Member of the Bellevue City Council
- In office January 1, 2016 – January 14, 2017
- Preceded by: Claudia Balducci
- Succeeded by: Ernie Simas

Personal details
- Born: 1964 (age 61–62) Vanderhoof, British Columbia, Canada
- Party: Democratic
- Children: 1
- Alma mater: University of British Columbia (BS) University of Washington (DPharm, MPA)

= Vandana Slatter =

Canadian-born American politician from Washington

Vandana Slatter (born 1964) is a Canadian-American politician, pharmacist, and scientist serving as a member of the Washington State Senate from the 48th district.

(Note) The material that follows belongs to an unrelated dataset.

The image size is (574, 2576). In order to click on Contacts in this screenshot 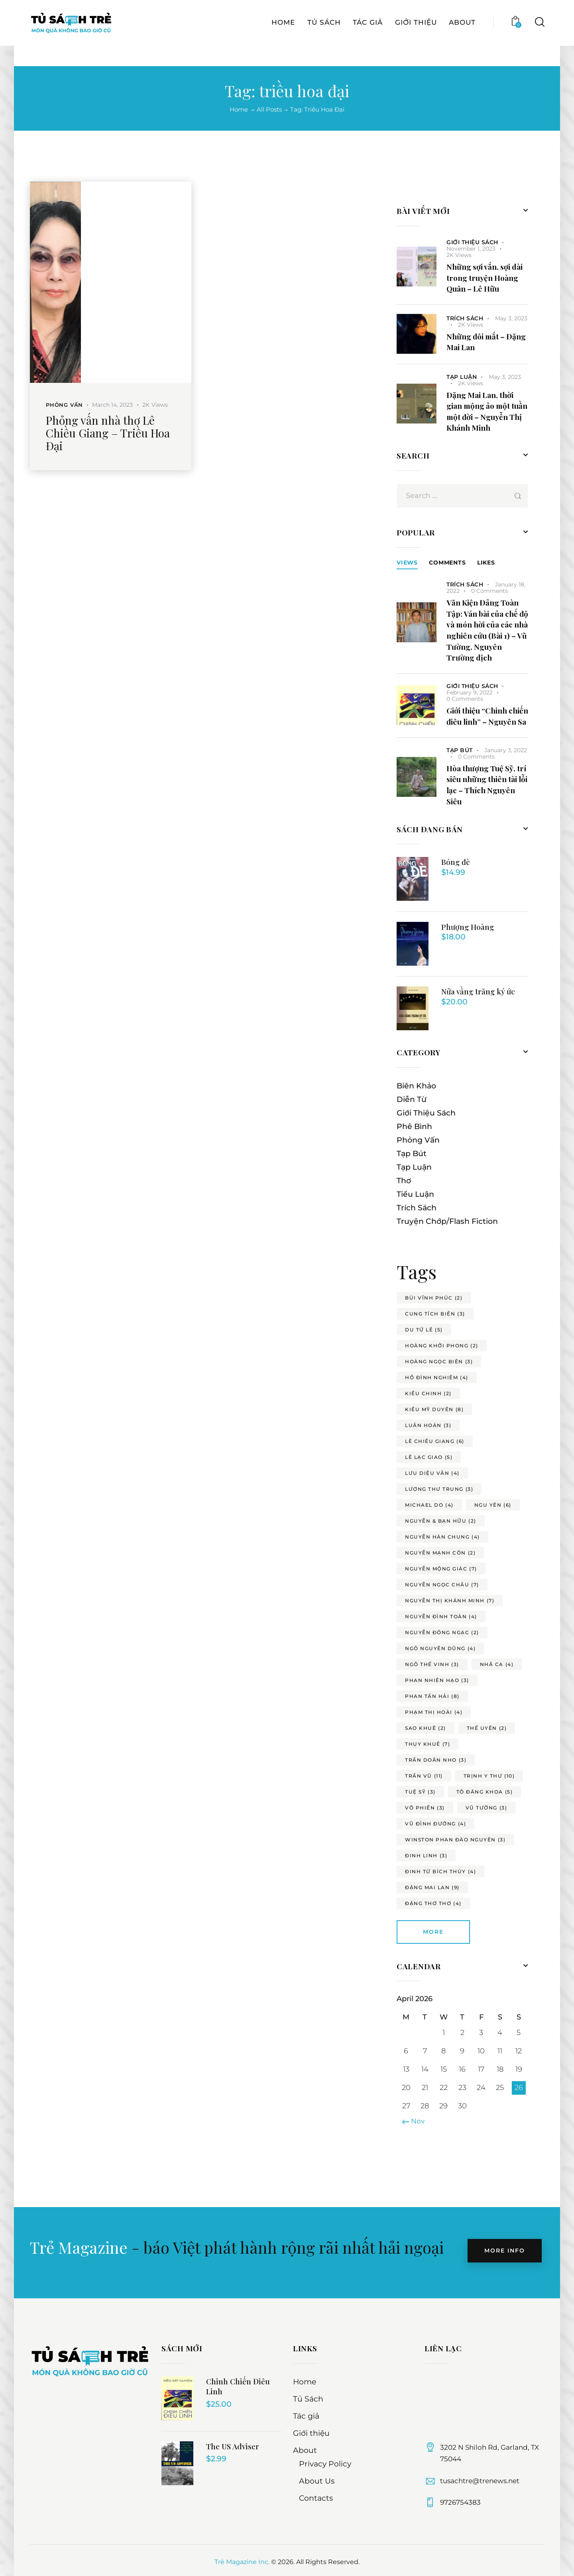, I will do `click(316, 2498)`.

== Early life and education ==
Slatter was born in Vanderhoof, British Columbia, the daughter of Indian immigrants. Her father is a doctor.
Slatter earned a Bachelor of Science degree in pharmacy from the University of British Columbia, Doctor of Pharmacy from the University of Washington, and Master of Public Administration from the Evans School of Public Policy and Governance. While studying for her master's degree, Slatter worked in the office of U.S. Senator Maria Cantwell.

== Career ==
Slatter worked as a clinical pharmacist for Amgen before running for office. Slatter ran for Claudia Balducci's seat on the Bellevue city council after Balducci chose to run for King County Council. Slatter won her election and served until January 2017. Ernie Simas was appointed to her seat, but didn't run for election which Janice Zahn won in November 2017.

After Patty Kuderer was chosen to succeed Cyrus Habib, who had been elected Lieutenant Governor of Washington, in the Washington Senate, Slatter was appointed to succeed Kuderer in the Washington House and retained her seat in the 2017 special election.

Slatter was appointed to the Washington Senate on January 7, 2025, to fill the seat vacated by Kuderer following her election as Insurance Commissioner. In the 2025 special election to retain her seat in the Senate, fellow Democrat and representative for the 48th district Amy Walen challenged Slatter for the seat. Walen out spent Slatter and received more outside spending on her behalf, but Slatter retained her seat winning 58% of the vote.

== Personal life ==
Slatter and her husband, Greg, have one son. After earning her bachelor's degree, Slatter and her husband moved to Michigan. Slatter became a U.S. citizen in 2001.